_What you will do_. Pull every line from the records that has the word "entre" in it.

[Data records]
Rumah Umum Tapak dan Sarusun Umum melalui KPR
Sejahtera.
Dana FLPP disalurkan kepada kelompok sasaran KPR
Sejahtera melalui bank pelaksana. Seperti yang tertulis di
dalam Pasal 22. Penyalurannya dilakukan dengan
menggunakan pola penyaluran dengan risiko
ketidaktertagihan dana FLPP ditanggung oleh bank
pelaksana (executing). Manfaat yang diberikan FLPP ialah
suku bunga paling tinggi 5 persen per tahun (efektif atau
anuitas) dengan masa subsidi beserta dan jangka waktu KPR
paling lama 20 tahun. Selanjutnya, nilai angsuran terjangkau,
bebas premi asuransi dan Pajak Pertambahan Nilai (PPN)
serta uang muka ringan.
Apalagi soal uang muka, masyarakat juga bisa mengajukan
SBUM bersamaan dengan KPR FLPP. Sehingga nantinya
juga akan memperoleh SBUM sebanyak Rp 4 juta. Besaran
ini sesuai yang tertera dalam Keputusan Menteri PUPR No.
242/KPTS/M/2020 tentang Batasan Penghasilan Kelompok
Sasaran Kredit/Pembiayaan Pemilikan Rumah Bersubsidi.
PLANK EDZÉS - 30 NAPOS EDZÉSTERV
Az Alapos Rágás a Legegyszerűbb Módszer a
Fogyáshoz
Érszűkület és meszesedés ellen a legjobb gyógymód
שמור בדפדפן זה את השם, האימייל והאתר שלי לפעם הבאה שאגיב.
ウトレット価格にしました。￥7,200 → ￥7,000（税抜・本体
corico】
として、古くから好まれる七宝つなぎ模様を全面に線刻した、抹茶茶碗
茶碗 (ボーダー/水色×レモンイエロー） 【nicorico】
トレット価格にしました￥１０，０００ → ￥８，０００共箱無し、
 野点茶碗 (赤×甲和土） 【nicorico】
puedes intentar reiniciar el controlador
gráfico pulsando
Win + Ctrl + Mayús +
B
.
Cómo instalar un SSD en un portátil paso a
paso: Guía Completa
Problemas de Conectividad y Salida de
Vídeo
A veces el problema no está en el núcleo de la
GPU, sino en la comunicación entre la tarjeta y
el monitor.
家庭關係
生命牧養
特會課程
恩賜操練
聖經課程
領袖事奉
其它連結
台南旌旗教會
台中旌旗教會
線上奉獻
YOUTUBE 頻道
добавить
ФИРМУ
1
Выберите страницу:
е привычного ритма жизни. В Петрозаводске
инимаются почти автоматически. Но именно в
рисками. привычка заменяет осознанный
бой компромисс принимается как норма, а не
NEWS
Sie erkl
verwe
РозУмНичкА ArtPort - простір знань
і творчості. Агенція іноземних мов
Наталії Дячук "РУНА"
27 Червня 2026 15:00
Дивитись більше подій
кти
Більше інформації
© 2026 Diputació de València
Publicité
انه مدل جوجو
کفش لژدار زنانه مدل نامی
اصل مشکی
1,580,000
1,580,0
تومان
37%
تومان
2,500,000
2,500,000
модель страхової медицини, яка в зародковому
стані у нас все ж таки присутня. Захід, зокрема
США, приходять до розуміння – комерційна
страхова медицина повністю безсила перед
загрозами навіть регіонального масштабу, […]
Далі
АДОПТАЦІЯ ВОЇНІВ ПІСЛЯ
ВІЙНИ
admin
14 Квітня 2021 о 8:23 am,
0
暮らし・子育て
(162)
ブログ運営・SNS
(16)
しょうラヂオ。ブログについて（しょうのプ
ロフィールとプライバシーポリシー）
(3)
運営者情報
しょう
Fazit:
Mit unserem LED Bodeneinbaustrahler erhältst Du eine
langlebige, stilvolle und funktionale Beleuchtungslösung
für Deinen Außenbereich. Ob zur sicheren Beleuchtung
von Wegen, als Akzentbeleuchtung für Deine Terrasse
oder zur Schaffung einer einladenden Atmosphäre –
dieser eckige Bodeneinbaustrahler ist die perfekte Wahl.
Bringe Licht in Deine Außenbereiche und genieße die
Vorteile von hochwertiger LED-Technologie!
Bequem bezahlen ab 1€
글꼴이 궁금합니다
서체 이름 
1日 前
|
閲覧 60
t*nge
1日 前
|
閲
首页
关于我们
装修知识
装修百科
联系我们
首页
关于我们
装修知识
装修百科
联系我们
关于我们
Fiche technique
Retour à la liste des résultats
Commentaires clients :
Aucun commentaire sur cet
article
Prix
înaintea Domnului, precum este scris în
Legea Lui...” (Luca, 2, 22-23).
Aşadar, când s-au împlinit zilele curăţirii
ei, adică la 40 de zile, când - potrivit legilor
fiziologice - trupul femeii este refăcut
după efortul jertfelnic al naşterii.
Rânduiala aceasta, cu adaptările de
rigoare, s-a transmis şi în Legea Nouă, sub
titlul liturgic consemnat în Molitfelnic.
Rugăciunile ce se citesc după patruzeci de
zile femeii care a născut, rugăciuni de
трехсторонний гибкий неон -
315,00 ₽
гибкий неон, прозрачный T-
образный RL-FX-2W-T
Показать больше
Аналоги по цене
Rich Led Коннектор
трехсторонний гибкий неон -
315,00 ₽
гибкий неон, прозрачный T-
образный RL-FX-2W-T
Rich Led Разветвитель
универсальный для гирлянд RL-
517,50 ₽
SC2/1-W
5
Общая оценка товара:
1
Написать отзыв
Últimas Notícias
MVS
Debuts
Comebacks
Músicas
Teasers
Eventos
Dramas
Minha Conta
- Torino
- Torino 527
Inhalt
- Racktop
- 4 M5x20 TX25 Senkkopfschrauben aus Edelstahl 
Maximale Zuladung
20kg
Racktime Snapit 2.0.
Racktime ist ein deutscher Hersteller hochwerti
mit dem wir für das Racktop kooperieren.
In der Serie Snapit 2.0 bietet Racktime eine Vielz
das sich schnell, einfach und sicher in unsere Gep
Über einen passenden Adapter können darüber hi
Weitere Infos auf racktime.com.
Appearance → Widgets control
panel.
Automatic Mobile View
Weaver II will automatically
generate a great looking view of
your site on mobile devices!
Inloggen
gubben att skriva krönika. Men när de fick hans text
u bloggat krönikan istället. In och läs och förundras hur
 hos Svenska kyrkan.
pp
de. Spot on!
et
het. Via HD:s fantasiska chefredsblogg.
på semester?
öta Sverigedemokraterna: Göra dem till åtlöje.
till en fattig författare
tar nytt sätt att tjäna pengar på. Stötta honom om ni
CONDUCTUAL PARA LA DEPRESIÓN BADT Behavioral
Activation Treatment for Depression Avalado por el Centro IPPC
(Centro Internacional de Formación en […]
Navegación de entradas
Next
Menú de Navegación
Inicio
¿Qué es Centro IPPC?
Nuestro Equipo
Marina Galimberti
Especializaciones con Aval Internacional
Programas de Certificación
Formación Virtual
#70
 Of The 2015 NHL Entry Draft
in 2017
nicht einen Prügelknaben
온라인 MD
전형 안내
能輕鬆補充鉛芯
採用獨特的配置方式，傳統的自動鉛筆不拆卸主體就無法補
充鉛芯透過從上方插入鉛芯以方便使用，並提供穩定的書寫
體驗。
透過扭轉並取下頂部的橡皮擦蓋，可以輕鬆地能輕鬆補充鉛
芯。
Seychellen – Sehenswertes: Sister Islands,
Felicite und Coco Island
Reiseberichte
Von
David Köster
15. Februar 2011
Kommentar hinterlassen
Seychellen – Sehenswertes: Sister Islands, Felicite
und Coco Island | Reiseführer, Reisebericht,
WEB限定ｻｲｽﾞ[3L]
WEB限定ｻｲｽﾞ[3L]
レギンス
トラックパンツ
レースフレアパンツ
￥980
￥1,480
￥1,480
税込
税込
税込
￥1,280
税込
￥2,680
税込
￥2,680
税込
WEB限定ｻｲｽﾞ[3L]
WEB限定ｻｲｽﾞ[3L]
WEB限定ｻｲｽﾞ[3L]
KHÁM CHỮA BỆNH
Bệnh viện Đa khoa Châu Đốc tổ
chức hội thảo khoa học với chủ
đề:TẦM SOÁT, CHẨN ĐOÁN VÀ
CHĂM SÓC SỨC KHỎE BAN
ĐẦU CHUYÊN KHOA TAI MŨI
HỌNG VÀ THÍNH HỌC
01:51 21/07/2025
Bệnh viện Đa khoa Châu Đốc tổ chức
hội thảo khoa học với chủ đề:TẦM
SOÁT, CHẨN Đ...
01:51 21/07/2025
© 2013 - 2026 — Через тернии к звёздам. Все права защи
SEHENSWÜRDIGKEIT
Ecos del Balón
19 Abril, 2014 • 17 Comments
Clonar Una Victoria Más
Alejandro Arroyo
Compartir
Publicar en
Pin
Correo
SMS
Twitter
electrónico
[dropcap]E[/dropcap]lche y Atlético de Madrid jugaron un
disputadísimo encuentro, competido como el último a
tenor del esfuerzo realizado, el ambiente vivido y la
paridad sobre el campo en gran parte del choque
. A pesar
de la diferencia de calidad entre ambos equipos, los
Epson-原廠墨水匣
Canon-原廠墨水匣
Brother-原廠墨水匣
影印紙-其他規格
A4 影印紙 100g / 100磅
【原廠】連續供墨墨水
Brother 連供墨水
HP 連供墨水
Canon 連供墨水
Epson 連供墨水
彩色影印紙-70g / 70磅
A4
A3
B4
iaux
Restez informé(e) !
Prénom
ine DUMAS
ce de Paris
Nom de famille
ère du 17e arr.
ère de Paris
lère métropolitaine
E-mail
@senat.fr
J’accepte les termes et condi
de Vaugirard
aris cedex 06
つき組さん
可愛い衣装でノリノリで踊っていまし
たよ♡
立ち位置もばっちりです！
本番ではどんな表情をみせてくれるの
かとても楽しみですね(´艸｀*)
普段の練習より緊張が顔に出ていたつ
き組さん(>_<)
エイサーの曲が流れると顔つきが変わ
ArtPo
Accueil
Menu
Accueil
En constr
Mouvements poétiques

_Answer_.
GPU, sino en la comunicación entre la tarjeta y
de la diferencia de calidad entre ambos equipos, los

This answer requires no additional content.